The contrast between passive and active sentences generated a positivity (passive elicited a more positive ERP than active) around the time window of the P600 at the verb, while it elicited an earlier but sustained positive shift at the NP2. Both the positive ERPs at the verb and NP2 are left-lateralized and show a somewhat frontal distribution. This ‘frontal’ positivity around the P600 time window has also been reported in the reading of English passive compared to active sentences [21] and was noted to possess a distribution that is distinct from typical P600s elicited from, for example, garden-path sentences or syntactic violations.

Statistical analysis confirmed some of these observations. For the whole-epoch test, there is a significant positive difference between passives and actives in the NP2 region (p<.01), but this difference was not significant on the verb (p=.087). In an exploratory analysis focused just on the 500–700ms time window for the cluster test with the same specifications, this effect on the verb was observed to be significant (p=.039). While our pre-registered analysis found a significant effect at NP2, visual inspection of the spatiotemporal distribution of the statistical cluster that drove this effect suggests that this effect was also driven by differences that are in the early portion of the epoch. In other words, the passive-active contrast may have elicited an early and sustained positive shift that drove this statistical effect.

Discussion

We presented an ERP experiment to test whether passive sentences require additional cognitive load to process compared to active sentences, despite having similar frequencies. For this, we turn to Standard Indonesian, an Austronesian language where the passive is comparatively frequent, salient, and acquired early, which resulted in relatively preserved and comprehension for brain-damaged individuals [61]. In such a case, we are able to isolate word order (or some form of syntactic operation such as movement) and thematic role assignment to test whether these processes do indeed generate increased processing costs through examining ERP correlates at the disambiguation region (verb) and after (NP2).

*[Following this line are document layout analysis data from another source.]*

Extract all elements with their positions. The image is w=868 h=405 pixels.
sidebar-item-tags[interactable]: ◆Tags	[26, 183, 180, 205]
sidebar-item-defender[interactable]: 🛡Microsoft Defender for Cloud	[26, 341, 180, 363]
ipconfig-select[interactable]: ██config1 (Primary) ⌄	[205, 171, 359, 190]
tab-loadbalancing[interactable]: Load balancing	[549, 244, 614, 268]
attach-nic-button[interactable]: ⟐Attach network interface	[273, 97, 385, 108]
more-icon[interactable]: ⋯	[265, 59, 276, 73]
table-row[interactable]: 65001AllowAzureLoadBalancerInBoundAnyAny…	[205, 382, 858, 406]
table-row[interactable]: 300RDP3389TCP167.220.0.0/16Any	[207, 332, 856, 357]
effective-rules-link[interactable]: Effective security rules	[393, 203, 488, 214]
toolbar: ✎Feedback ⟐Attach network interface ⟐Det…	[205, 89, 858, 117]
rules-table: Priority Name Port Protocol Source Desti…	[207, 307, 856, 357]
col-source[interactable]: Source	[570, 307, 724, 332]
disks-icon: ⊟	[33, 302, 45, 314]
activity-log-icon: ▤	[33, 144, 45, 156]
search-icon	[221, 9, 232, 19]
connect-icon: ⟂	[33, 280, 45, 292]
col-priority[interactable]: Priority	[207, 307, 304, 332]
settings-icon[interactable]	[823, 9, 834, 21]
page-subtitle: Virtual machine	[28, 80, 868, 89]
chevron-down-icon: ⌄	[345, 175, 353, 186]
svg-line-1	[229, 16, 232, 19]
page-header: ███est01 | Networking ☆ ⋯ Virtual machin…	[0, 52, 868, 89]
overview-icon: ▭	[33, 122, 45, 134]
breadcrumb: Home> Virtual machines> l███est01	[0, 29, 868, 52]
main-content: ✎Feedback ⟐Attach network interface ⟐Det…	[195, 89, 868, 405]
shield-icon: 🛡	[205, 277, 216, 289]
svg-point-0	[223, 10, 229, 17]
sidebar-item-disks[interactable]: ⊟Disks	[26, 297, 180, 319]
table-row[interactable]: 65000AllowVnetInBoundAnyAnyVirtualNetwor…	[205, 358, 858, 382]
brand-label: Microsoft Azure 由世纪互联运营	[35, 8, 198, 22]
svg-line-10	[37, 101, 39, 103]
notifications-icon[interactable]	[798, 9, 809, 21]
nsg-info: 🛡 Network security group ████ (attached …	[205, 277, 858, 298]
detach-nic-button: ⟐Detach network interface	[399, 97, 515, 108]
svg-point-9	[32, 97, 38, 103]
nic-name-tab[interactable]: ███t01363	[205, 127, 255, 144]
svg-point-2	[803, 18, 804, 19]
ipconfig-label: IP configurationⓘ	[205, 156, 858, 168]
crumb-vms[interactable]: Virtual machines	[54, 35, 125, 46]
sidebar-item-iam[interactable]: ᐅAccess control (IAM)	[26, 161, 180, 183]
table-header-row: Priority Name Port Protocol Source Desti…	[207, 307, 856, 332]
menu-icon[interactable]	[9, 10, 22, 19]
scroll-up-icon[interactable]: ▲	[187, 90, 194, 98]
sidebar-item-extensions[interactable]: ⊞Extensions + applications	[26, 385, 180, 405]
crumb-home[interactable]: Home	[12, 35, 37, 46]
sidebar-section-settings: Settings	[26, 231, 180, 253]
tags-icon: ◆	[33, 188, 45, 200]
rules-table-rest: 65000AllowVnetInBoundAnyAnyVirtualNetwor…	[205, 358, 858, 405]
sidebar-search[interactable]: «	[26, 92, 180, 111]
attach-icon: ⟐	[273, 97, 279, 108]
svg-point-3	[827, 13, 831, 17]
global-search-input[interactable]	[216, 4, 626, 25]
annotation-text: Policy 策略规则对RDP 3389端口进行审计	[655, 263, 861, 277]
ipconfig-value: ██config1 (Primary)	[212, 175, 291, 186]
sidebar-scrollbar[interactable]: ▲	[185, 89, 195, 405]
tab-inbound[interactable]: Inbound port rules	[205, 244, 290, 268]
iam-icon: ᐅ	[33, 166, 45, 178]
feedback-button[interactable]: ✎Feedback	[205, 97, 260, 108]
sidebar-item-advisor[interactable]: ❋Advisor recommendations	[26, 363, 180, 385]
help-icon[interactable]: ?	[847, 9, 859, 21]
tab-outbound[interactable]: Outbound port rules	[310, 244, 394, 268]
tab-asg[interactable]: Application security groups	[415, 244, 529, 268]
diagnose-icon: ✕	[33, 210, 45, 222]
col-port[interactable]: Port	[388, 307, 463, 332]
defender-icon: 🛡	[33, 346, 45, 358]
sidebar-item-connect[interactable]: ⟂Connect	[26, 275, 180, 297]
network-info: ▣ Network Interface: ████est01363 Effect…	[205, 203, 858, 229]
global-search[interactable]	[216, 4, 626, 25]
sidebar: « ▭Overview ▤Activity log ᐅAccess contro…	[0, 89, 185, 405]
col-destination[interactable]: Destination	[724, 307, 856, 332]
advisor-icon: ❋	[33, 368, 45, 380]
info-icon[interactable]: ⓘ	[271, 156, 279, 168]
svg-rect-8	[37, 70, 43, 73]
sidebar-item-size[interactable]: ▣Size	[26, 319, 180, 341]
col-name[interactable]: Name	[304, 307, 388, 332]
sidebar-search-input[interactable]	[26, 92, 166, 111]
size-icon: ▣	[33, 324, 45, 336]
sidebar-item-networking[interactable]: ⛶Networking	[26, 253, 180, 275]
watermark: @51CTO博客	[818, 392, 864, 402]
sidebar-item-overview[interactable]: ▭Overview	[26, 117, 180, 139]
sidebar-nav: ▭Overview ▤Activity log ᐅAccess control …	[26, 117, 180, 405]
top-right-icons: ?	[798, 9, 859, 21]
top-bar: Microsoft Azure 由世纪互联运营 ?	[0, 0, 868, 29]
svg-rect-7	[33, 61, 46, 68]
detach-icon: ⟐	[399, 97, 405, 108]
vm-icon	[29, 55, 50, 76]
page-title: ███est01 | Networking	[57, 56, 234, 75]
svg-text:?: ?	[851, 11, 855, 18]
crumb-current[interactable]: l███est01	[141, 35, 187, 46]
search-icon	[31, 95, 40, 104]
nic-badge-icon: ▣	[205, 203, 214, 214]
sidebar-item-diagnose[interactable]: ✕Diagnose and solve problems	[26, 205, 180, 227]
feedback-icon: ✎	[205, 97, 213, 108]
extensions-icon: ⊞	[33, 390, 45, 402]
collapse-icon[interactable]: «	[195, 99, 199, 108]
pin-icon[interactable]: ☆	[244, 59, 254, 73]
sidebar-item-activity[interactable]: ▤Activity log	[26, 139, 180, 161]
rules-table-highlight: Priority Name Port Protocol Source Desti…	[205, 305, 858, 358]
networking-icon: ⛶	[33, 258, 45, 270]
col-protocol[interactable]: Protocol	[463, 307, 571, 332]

To summarize the findings in relation to our predictions, the verb and NP2 elicited a more positive ERP for passive than active sentences, mainly over left anterior channels. At the verb, this effect was weak and only emerged in a focused cluster-test on 500–700 ms post-stimulus; whereas at NP2 this effect was longer-lasting and more statistically significant. We did not find N400 or a similarly distributed effect on either the verb nor the NP2.

The ERP found on NP2 is somewhat similar to those found in Basque [25] and Japanese [22] post-disambiguation. While the NP2 itself may not provide the critical disambiguating thematic role information, readers still parse the NP2 as atypical in the sense that it is part of a non-canonical structure with the agent in the second position as well as transitivity violation in languages like Japanese [22]. Additionally, the NP2 ERP may be attributed to the fact that in Standard Indonesian, like in some other Austronesian languages (e.g., Javanese [34]), the agentless passive is the most frequent structure by an overwhelming margin. Therefore, it is reasonable to propose Standard Indonesian readers assume that they are reading an agentless passive at the point of the verb; however, when they were shown the NP2, participants would have to revise their previous predicted frame to integrate a structure that includes an agent. In a study on passive frequency [34], agentless passives range from 62.3% to 86.6% depending on the corpora type (narrative data, spontaneous speech, or written data), whereas the agentive passive, the type of passive we used for the stimuli, make up 2.7% to 16.5% of the tokens with the remaining passive type marked as ‘abbreviated passive’, a type of agentive passive where the oblique is not marked by a preposition.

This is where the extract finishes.